Cruise travel documents: do I need a US passport?

There is some confusion about what types of cruise travel documents are necessary. Even the different cruise lines sometimes seem to have conflicting information about whether passengers should obtain and carry a US passport. Much of this confusion has been the result of the changes that have been made in recent years to travel requirements in the United States. Different modes of transport have different requirements. It is important that you determine what types of cruise travel documents are necessary and that you realize that these requirements may differ from air and land travel regulations.

In 2004 the Western Hemisphere Travel Initiative It was promulgated. It was developed according to the United States, Canada, Mexico, Bermuda and the Caribbean region. Since several of these countries share common borders, it became necessary to develop a standardized way of detecting travelers to protect the borders of the United States. This initiative helps strengthen borders without prohibiting US citizens and legitimate foreign travelers from entering and leaving the United States. The initiative legislates uniform standards for travel documents for cruises, as well as for land and air travel across borders.

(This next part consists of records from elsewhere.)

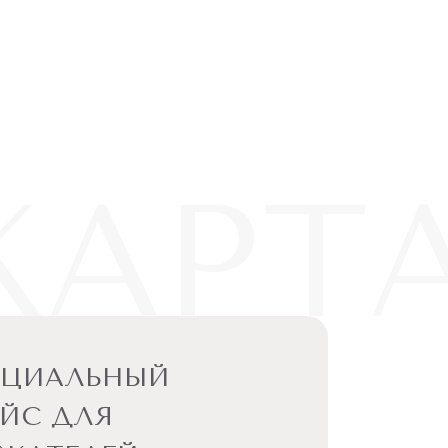
КАРТ
ЕЦИАЛЬНЫЙ
ЙС ДЛЯ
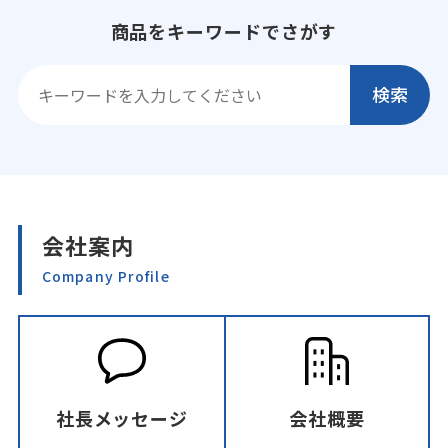
商品をキーワードでさがす
会社案内
Company Profile
社長メッセージ
会社概要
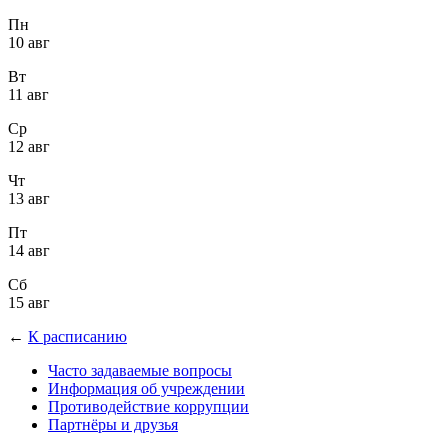
Пн
10 авг
Вт
11 авг
Ср
12 авг
Чт
13 авг
Пт
14 авг
Сб
15 авг
←
К расписанию
Часто задаваемые вопросы
Информация об учреждении
Противодействие коррупции
Партнёры и друзья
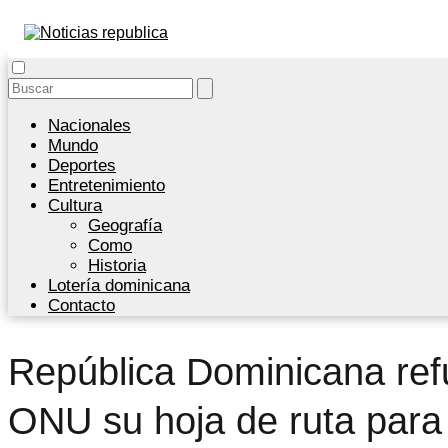
Nacionales
Mundo
Deportes
Entretenimiento
Cultura
Geografía
Como
Historia
Lotería dominicana
Contacto
República Dominicana ref
ONU su hoja de ruta para 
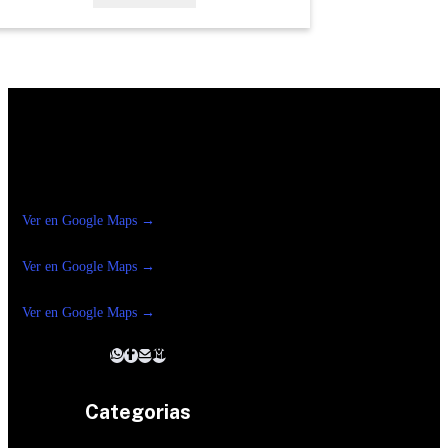
Construrama Ferretería Reforma
Ver en Google Maps →
Ferreteria
Reforma Suc.Madero
Ver en Google Maps →
Ferreteria
Reforma suc. Loreto
Ver en Google Maps →
Categorias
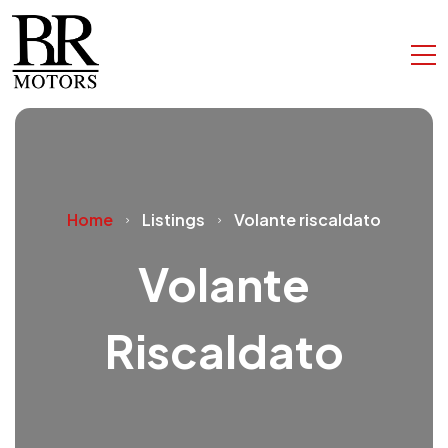
Home
Listings
Volante riscaldato
Volante
Riscaldato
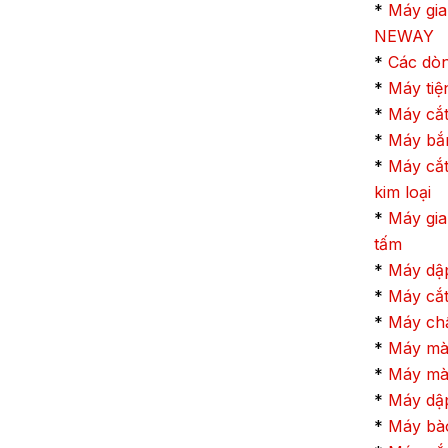
*
Máy gia
NEWAY
*
Các dò
*
Máy ti
*
Máy cắt
*
Máy bắn
*
Máy cắt
kim loại
*
Máy gia
tấm
*
Máy dập
*
Máy cắt
*
Máy ch
*
Máy mài
*
Máy mà
*
Máy dậ
*
Máy bà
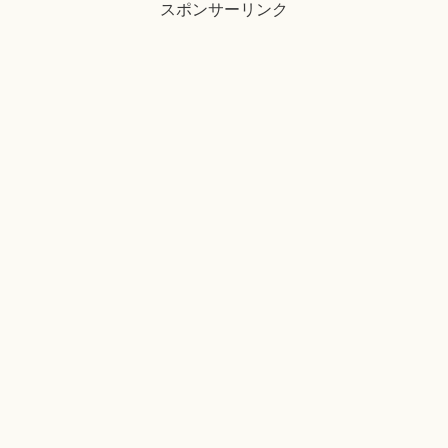
スポンサーリンク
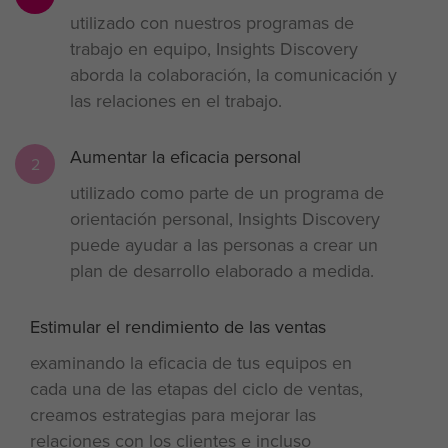
utilizado con nuestros programas de
trabajo en equipo, Insights Discovery
aborda la colaboración, la comunicación y
las relaciones en el trabajo.
Aumentar la eficacia personal
2
utilizado como parte de un programa de
orientación personal, Insights Discovery
puede ayudar a las personas a crear un
plan de desarrollo elaborado a medida.
Estimular el rendimiento de las ventas
3
examinando la eficacia de tus equipos en
cada una de las etapas del ciclo de ventas,
creamos estrategias para mejorar las
relaciones con los clientes e incluso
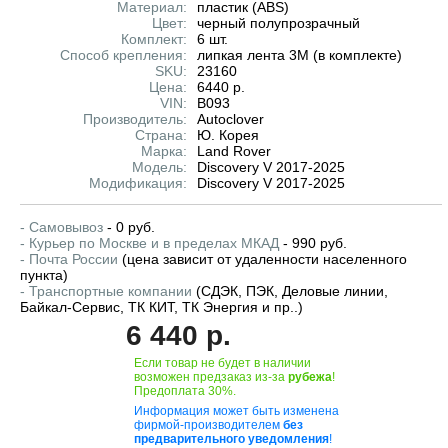
Материал:
пластик (ABS)
Цвет:
черный полупрозрачный
Комплект:
6 шт.
Способ крепления:
липкая лента 3M (в комплекте)
SKU:
23160
Цена:
6440 р.
VIN:
B093
Производитель:
Autoclover
Страна:
Ю. Корея
Марка:
Land Rover
Модель:
Discovery V 2017-2025
Модификация:
Discovery V 2017-2025
- Самовывоз
- 0 руб.
- Курьер по Москве и в пределах МКАД
- 990 руб.
- Почта России
(цена зависит от удаленности населенного
пункта)
- Транспортные компании
(СДЭК, ПЭК, Деловые линии,
Байкал-Сервис, ТК КИТ, ТК Энергия и пр..)
6 440 р.
Если товар не будет в наличии
возможен предзаказ из-за
рубежа
!
Предоплата 30%.
Информация может быть изменена
фирмой-производителем
без
предварительного уведомления
!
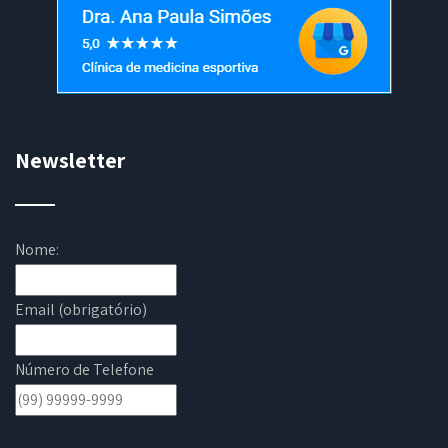
Newsletter
Nome:
Email (obrigatório)
Número de Telefone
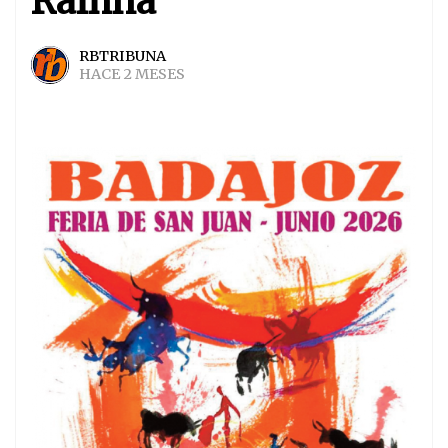
Rainha
RBTRIBUNA
HACE 2 MESES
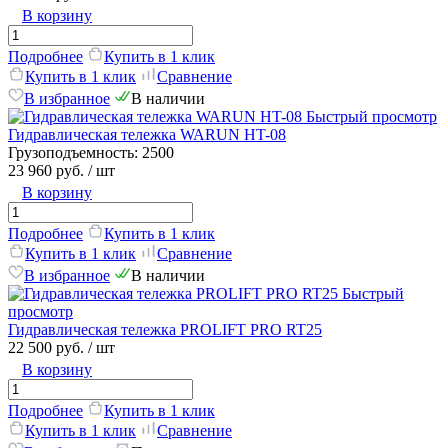
В корзину
Подробнее
Купить в 1 клик
Купить в 1 клик
Сравнение
В избранное
В наличии
Быстрый просмотр
Гидравлическая тележка WARUN HT-08
Грузоподъемность:
2500
23 960 руб.
/ шт
В корзину
Подробнее
Купить в 1 клик
Купить в 1 клик
Сравнение
В избранное
В наличии
Быстрый
просмотр
Гидравлическая тележка PROLIFT PRO RT25
22 500 руб.
/ шт
В корзину
Подробнее
Купить в 1 клик
Купить в 1 клик
Сравнение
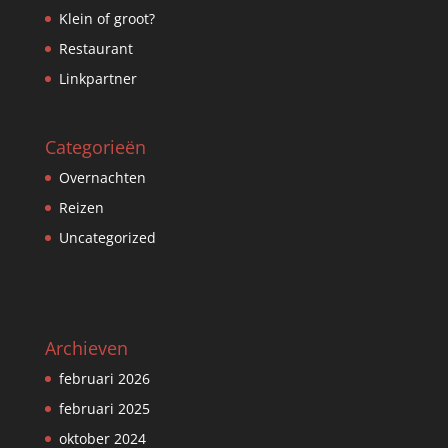
Klein of groot?
Restaurant
Linkpartner
Categorieën
Overnachten
Reizen
Uncategorized
Archieven
februari 2026
februari 2025
oktober 2024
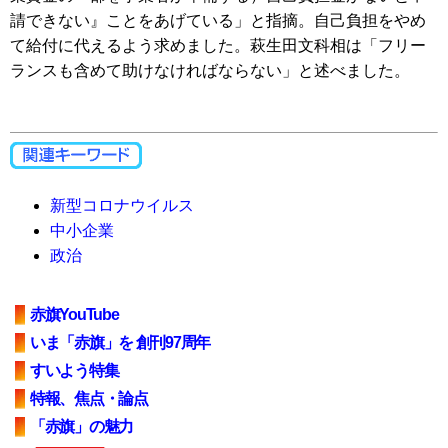
請できない』ことをあげている」と指摘。自己負担をやめ
て給付に代えるよう求めました。萩生田文科相は「フリー
ランスも含めて助けなければならない」と述べました。
新型コロナウイルス
中小企業
政治
赤旗YouTube
いま「赤旗」を 創刊97周年
すいよう特集
特報、焦点・論点
「赤旗」の魅力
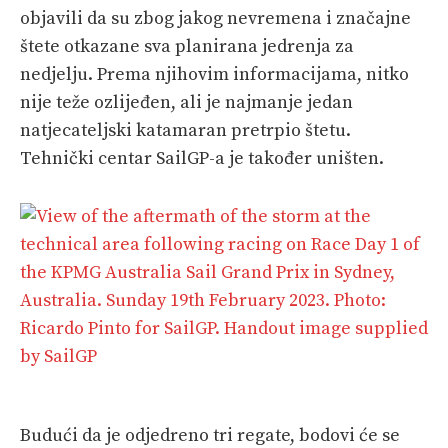
objavili da su zbog jakog nevremena i značajne
štete otkazane sva planirana jedrenja za
nedjelju. Prema njihovim informacijama, nitko
nije teže ozlijeđen, ali je najmanje jedan
natjecateljski katamaran pretrpio štetu.
Tehnički centar SailGP-a je također uništen.
Budući da je odjedreno tri regate, bodovi će se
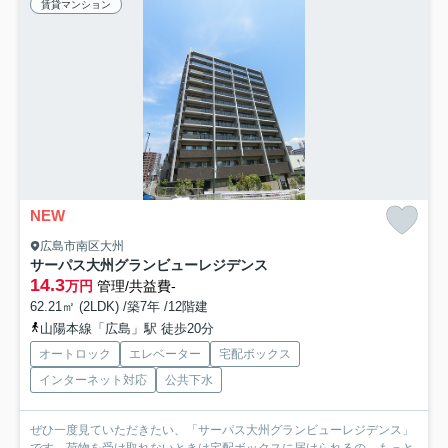
賃貸マンション
NEW
広島市南区大州
サーパス大州グランビューレジデンス
14.3
万円
管理/共益費-
62.21㎡ (2LDK) /築7年 /12階建
山陽本線「広島」駅 徒歩20分
オートロック
エレベーター
宅配ボックス
インターネット対応
公共下水
ぜひ一度見ていただきたい、「サーパス大州グランビューレジデンス」
です。荷物を受け取れないときは宅配ボックスに届けられるの...
もっと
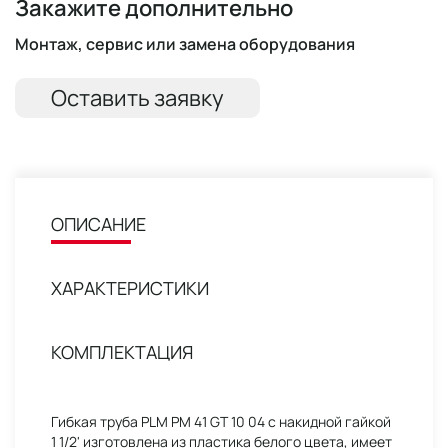
Закажите дополнительно
Монтаж, сервис или замена оборудования
Оставить заявку
ОПИСАНИЕ
ХАРАКТЕРИСТИКИ
КОМПЛЕКТАЦИЯ
Гибкая труба PLM PM 41 GT 10 04 с накидной гайкой
1 1/2' изготовлена из пластика белого цвета, имеет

the Western Hemisphere Travel Initiative It was implemented in graduated stages since it was written in 2004. The first changes were made in 2007 and only affected air travel. Since then, all foreign air travel requires a US passport. The most recent change implemented in January 2008 directly affected land and sea travel. Before this date, oral statements of citizenship were accepted when crossing borders by land or sea. However, current regulations dictate that oral statements are no longer acceptable. Currently, all land and sea crossings require a US passport or WHTI compliant documentation When the final phase of the Western Hemisphere Travel Initiative It was promulgated in June 2009, most travelers are expected to travel with a US passport or passport card. UU. (eligible only for land and sea crossings).

What does this mean for travelers planning cruises between now and June 2009? Acceptable travel documents for cruise ships that have ports outside the United States include a U.S. passport, a passport card or a government-issued photo identification card (valid driver's license, military identification card, native card, etc. .) MORE proof of citizenship (a birth certificate or US naturalization certificate). Travelers who book cruises for dates after June 1, 2009 are expected to comply with the complete set of rules for travel documentation. After this date, the only acceptable travel documents for cruise ships will be a US passport, a passport card and limited forms of identification issued by the government plus citizenship confirmation documents.

Some cruise companies have tightened their own rules regarding cruise travel documents. Some have chosen to issue tickets only to passport holders or US passport cards. UU. In an effort to accelerate crossings and maintain safety. Check with your cruise company to find out exactly what it recommends for documentation. Those who do not have the correct travel documents for cruises may be unable to board or disembark, or even return home in a timely manner.

In anticipation of the implementation of the final phase of the Western Hemisphere Travel Initiative , the United States government urges all Americans who have not done so to apply for a US passport. While no further changes have been made to the travel documentation requirements, it is speculated that a US passport. UU. Someday it could be a standard form of personal identification. Many countries, particularly in Europe and the United Kingdom, currently require a passport for all types of trips, including domestic flights, and to register at hotels. Experts believe it is logical that the United States will one day do the same in a worldwide effort to maintain secure borders.